BEIRUT: President Bashar Assad considered one of Rafik Hariri’s final attempts to reduce tensions with the Syrian regime a “mockery,” Ali Hamade told the Special Tribunal for Lebanon Monday.
Hamade, a journalist, told the court that he served as an ad-hoc intermediary between Lebanon’s late former prime minister and the Syrian regime. On three occasions he met with his acquaintance, General Mohammad Nassif, a high-ranking Syrian intelligence officer close to the Assad regime, to convey a message of conciliation on behalf of Hariri.
The purpose of the meetings, Hamade said, was to “try and allow a different phase in the relations based on the respect of allies ... toward one another.”
After the first meeting, Nassif told Hamade that President Assad was “optimistic, positive” about the attempted thaw in relations.
By the third meeting in December 2004, just two months before Hariri’s assassination, Nassif said that Assad was no longer interested in Hariri’s tidings, Hamade told the court.
“President Bashar Assad considers that such messages are just mockery,” Hamade recalled Nassif saying.
“I can say that the tone changed, and the discourse had changed in Syria,” Hamade testified. “General Mohammad Nassif was very harsh in terms of political words [he used] toward Premiere Hariri” at the third meeting.
While five Hezbollah members stand accused of plotting Hariri’s murder and the ensuing cover-up, the focus of recent testimony at the U.N.-backed tribunal has shifted toward Hariri’s fraught relationship with the Syrian regime.

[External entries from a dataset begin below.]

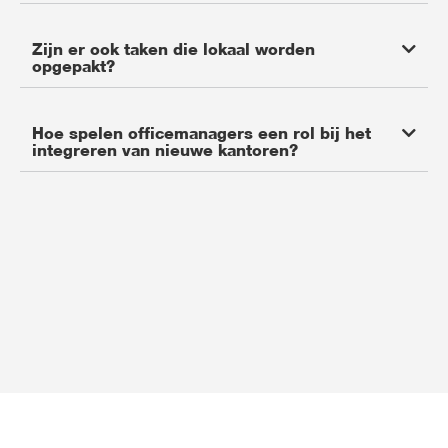
Zijn er ook taken die lokaal worden
opgepakt?
Hoe spelen officemanagers een rol bij het
integreren van nieuwe kantoren?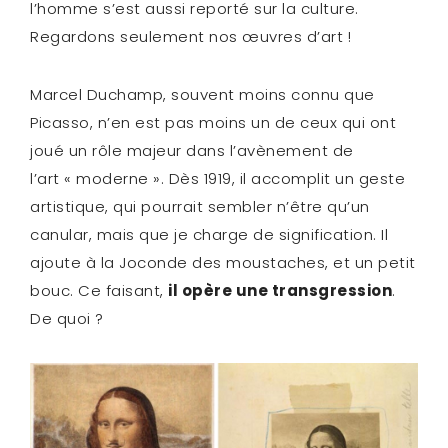
l’homme s’est aussi reporté sur la culture.
Regardons seulement nos œuvres d’art !
Marcel Duchamp, souvent moins connu que
Picasso, n’en est pas moins un de ceux qui ont
joué un rôle majeur dans l’avènement de
l’art « moderne ». Dès 1919, il accomplit un geste
artistique, qui pourrait sembler n’être qu’un
canular, mais que je charge de signification. Il
ajoute à la Joconde des moustaches, et un petit
bouc. Ce faisant,
il opère une transgression
.
De quoi ?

After Damascus orchestrated the extension of President Emile Lahoud’s term and Hariri resigned from office in October 2004, relations between the Future Movement leader and Damascus appeared to hit a nadir.
Hariri was plotting his return to politics through the upcoming elections where he hoped to win a sweeping majority in parliament that would force pro-Syrian Prime Minister Omar Karami out of office.
In early January 2005, however, Hamade said that there were signs that the relationship between Hariri and Assad was on the mend.
While Hamade was visiting Hariri’s residence in Paris, the former prime minister received a call from Taha Mikati, the brother of former Prime Minister Najib Mikati, who enjoyed a close relationship with the Syrian regime.
After a brief meeting, Hariri told his guest that Mikati had conveyed a message from the president of Syria: “That Bashar Assad had no hard feelings toward Mr. Hariri and that he [Assad] could change the government of Mr. Karami in order to allow Mr. Hariri to create a new government,” Hamade told the court.
Early on the morning of February 14, 2005, Hariri called Hamade into his office. “He told me ‘Get ready, you will be going to Damascus today to meet with Mohammad Nassif.’”
Hamade never learned what message he was to convey to the Syrians that day, however. Two hours before he and Hariri were scheduled to discuss the mission a bomb ripped through downtown Beirut killing the former prime minister and 21 others.
Defense attorney John Jones, who represents the interests of Hezbollah member Mustapha Badreddine, questioned Hamade about notes he took during these key meetings. Hamade admitted he could not find them.